■ Page-level text extractions:
■ ■ ■ ■

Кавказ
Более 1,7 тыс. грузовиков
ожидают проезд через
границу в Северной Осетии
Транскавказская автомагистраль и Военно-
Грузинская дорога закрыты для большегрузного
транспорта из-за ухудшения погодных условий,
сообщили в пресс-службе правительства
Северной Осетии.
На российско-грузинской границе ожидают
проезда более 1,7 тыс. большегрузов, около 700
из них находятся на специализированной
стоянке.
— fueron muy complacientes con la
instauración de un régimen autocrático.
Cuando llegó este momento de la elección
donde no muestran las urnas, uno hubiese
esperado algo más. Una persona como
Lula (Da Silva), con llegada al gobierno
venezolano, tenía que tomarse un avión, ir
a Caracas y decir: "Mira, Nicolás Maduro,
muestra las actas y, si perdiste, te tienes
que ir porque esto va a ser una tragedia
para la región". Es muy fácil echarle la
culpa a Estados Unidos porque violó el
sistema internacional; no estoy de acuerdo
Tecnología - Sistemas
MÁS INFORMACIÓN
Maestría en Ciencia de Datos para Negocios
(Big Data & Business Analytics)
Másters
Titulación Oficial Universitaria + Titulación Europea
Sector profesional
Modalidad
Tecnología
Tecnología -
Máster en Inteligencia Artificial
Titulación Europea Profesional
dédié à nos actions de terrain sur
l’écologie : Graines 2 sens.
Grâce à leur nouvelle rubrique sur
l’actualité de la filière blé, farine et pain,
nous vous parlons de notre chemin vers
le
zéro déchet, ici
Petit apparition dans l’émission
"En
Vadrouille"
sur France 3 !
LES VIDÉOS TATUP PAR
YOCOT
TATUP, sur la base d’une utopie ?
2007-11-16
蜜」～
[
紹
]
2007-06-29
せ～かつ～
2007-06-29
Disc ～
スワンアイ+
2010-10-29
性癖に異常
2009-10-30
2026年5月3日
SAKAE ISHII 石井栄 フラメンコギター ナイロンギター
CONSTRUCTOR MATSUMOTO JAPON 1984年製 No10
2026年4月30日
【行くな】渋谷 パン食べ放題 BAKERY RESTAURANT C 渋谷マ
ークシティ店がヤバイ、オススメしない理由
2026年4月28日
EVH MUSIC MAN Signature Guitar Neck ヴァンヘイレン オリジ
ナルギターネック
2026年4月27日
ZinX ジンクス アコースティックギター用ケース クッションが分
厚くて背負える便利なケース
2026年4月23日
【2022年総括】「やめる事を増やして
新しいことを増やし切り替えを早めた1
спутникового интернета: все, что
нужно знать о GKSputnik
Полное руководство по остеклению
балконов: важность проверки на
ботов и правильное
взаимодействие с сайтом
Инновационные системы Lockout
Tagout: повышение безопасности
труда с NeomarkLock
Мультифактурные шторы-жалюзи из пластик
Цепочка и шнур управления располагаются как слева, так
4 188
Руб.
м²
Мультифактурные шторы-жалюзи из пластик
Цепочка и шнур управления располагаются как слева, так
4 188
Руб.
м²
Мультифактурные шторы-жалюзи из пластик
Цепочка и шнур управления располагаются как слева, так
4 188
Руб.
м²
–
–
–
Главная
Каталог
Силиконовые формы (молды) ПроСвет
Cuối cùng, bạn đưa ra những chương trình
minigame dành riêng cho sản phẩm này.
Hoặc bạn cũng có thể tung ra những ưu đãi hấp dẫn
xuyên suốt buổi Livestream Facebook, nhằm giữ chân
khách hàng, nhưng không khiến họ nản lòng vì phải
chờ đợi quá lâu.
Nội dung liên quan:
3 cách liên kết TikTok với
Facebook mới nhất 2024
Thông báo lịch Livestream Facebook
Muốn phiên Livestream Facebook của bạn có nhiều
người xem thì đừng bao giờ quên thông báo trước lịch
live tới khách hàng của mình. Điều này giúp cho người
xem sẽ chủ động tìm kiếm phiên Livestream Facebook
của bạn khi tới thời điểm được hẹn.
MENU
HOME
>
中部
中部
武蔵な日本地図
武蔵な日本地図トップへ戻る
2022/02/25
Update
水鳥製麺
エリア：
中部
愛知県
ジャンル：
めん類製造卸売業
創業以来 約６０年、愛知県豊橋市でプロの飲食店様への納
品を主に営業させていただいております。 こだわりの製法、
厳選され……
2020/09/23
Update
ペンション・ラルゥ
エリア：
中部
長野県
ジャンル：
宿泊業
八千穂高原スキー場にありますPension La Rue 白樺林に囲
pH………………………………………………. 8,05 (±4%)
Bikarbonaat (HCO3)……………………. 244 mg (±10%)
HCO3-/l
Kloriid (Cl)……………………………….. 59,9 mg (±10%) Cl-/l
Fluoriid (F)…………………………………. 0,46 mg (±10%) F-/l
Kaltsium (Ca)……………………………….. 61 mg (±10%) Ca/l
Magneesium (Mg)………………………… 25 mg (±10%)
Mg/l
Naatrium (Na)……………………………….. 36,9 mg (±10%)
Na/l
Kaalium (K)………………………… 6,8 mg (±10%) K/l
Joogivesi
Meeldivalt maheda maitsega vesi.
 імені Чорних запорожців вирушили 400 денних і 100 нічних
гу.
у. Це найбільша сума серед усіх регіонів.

■ ■ ■ ■

■ Requirement: Output all of the data again, exactly.

■ Output of the exercise:
Кавказ
Более 1,7 тыс. грузовиков
ожидают проезд через
границу в Северной Осетии
Транскавказская автомагистраль и Военно-
Грузинская дорога закрыты для большегрузного
транспорта из-за ухудшения погодных условий,
сообщили в пресс-службе правительства
Северной Осетии.
На российско-грузинской границе ожидают
проезда более 1,7 тыс. большегрузов, около 700
из них находятся на специализированной
стоянке.
— fueron muy complacientes con la
instauración de un régimen autocrático.
Cuando llegó este momento de la elección
donde no muestran las urnas, uno hubiese
esperado algo más. Una persona como
Lula (Da Silva), con llegada al gobierno
venezolano, tenía que tomarse un avión, ir
a Caracas y decir: "Mira, Nicolás Maduro,
muestra las actas y, si perdiste, te tienes
que ir porque esto va a ser una tragedia
para la región". Es muy fácil echarle la
culpa a Estados Unidos porque violó el
sistema internacional; no estoy de acuerdo
Tecnología - Sistemas
MÁS INFORMACIÓN
Maestría en Ciencia de Datos para Negocios
(Big Data & Business Analytics)
Másters
Titulación Oficial Universitaria + Titulación Europea
Sector profesional
Modalidad
Tecnología
Tecnología -
Máster en Inteligencia Artificial
Titulación Europea Profesional
dédié à nos actions de terrain sur
l’écologie : Graines 2 sens.
Grâce à leur nouvelle rubrique sur
l’actualité de la filière blé, farine et pain,
nous vous parlons de notre chemin vers
le
zéro déchet, ici
Petit apparition dans l’émission
"En
Vadrouille"
sur France 3 !
LES VIDÉOS TATUP PAR
YOCOT
TATUP, sur la base d’une utopie ?
2007-11-16
蜜」～
[
紹
]
2007-06-29
せ～かつ～
2007-06-29
Disc ～
スワンアイ+
2010-10-29
性癖に異常
2009-10-30
2026年5月3日
SAKAE ISHII 石井栄 フラメンコギター ナイロンギター
CONSTRUCTOR MATSUMOTO JAPON 1984年製 No10
2026年4月30日
【行くな】渋谷 パン食べ放題 BAKERY RESTAURANT C 渋谷マ
ークシティ店がヤバイ、オススメしない理由
2026年4月28日
EVH MUSIC MAN Signature Guitar Neck ヴァンヘイレン オリジ
ナルギターネック
2026年4月27日
ZinX ジンクス アコースティックギター用ケース クッションが分
厚くて背負える便利なケース
2026年4月23日
【2022年総括】「やめる事を増やして
新しいことを増やし切り替えを早めた1
спутникового интернета: все, что
нужно знать о GKSputnik
Полное руководство по остеклению
балконов: важность проверки на
ботов и правильное
взаимодействие с сайтом
Инновационные системы Lockout
Tagout: повышение безопасности
труда с NeomarkLock
Мультифактурные шторы-жалюзи из пластик
Цепочка и шнур управления располагаются как слева, так
4 188
Руб.
м²
Мультифактурные шторы-жалюзи из пластик
Цепочка и шнур управления располагаются как слева, так
4 188
Руб.
м²
Мультифактурные шторы-жалюзи из пластик
Цепочка и шнур управления располагаются как слева, так
4 188
Руб.
м²
–
–
–
Главная
Каталог
Силиконовые формы (молды) ПроСвет
Cuối cùng, bạn đưa ra những chương trình
minigame dành riêng cho sản phẩm này.
Hoặc bạn cũng có thể tung ra những ưu đãi hấp dẫn
xuyên suốt buổi Livestream Facebook, nhằm giữ chân
khách hàng, nhưng không khiến họ nản lòng vì phải
chờ đợi quá lâu.
Nội dung liên quan:
3 cách liên kết TikTok với
Facebook mới nhất 2024
Thông báo lịch Livestream Facebook
Muốn phiên Livestream Facebook của bạn có nhiều
người xem thì đừng bao giờ quên thông báo trước lịch
live tới khách hàng của mình. Điều này giúp cho người
xem sẽ chủ động tìm kiếm phiên Livestream Facebook
của bạn khi tới thời điểm được hẹn.
MENU
HOME
>
中部
中部
武蔵な日本地図
武蔵な日本地図トップへ戻る
2022/02/25
Update
水鳥製麺
エリア：
中部
愛知県
ジャンル：
めん類製造卸売業
創業以来 約６０年、愛知県豊橋市でプロの飲食店様への納
品を主に営業させていただいております。 こだわりの製法、
厳選され……
2020/09/23
Update
ペンション・ラルゥ
エリア：
中部
長野県
ジャンル：
宿泊業
八千穂高原スキー場にありますPension La Rue 白樺林に囲
pH………………………………………………. 8,05 (±4%)
Bikarbonaat (HCO3)……………………. 244 mg (±10%)
HCO3-/l
Kloriid (Cl)……………………………….. 59,9 mg (±10%) Cl-/l
Fluoriid (F)…………………………………. 0,46 mg (±10%) F-/l
Kaltsium (Ca)……………………………….. 61 mg (±10%) Ca/l
Magneesium (Mg)………………………… 25 mg (±10%)
Mg/l
Naatrium (Na)……………………………….. 36,9 mg (±10%)
Na/l
Kaalium (K)………………………… 6,8 mg (±10%) K/l
Joogivesi
Meeldivalt maheda maitsega vesi.
 імені Чорних запорожців вирушили 400 денних і 100 нічних
гу.
у. Це найбільша сума серед усіх регіонів.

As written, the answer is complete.